= Heinrich Blyssen =

German Jesuit controversialist

Heinrich Blyssen (Latin Henricus Blissemius, Czech Jindřich Blyssem) (1526 – 24 April 1586) was a German Jesuit controversialist against the Hussites of Bohemia.

==Life==
He was born at Cologne or Bonn. He entered the Society of Jesus, and Ignatius Loyola sent him with eleven other Jesuits to Bohemia to combat heresy there, and to sustain a public discussion with the disciples of Martin Luther and Hus.

In 1556 he became professor of theology and Hebrew at the Jesuit college at Prague. To continue the work of public lectures which he began, he gave a Sunday course of polemics to the clergy and laity.
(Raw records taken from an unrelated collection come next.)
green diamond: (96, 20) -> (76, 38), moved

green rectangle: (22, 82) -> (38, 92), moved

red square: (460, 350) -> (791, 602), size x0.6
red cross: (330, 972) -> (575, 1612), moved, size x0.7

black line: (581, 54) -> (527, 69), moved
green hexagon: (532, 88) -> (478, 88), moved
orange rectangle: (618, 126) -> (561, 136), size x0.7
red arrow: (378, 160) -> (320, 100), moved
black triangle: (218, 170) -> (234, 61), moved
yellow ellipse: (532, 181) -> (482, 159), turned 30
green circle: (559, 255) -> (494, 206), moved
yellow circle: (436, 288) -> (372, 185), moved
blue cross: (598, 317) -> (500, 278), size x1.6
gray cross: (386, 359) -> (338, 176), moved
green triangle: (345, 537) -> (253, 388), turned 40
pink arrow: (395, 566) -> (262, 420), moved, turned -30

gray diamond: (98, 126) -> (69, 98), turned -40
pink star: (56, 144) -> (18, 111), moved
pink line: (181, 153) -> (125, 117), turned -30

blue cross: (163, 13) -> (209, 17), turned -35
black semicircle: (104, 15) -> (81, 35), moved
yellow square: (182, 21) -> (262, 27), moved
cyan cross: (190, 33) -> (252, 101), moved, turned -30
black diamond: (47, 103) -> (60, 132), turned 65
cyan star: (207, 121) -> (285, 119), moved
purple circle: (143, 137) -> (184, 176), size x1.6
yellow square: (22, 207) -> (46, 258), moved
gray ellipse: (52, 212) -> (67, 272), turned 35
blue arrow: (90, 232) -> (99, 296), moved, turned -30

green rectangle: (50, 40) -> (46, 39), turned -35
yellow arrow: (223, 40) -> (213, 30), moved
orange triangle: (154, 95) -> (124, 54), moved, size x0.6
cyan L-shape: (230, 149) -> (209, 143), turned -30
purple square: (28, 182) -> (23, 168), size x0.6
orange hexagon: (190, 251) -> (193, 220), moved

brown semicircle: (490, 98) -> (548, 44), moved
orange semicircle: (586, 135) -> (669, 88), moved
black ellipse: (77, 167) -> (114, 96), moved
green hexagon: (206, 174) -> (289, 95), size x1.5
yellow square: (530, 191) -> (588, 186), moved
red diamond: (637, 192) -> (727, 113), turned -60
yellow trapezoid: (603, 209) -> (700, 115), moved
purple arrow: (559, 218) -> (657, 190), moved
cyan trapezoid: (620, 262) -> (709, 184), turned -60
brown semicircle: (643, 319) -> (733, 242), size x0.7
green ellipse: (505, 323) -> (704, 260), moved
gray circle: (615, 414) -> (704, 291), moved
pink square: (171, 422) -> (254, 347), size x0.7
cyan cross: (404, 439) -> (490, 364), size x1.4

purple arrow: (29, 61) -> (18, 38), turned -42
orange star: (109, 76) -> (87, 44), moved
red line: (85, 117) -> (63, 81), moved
Appointed rector of the college at Prague in 1561, he was transferred in 1570 to the college at Graz, where he continued with lectures on theology. He died at Graz.

==Works==
Maintaining his controversy with the heretics of Bohemia, he published a collection of theses: De ciborum delectu atque jejunio (Prague 1559). Attacked by Jacob Heerbrand on his doctrine concerning the Church, he published a defense of his thesis as Defensio assertionum theologicarum de verâ et sacrosanctâ Christi, quam habet in terris, Ecclesiâ militante (Ingolstadt, 1577). His last and major work, De uno geminoque sacrae eucharistiae synaxeos salubriter percipiendae ritu ac usu, was published (Ingolstadt, 1585) when he was provincial of Austria.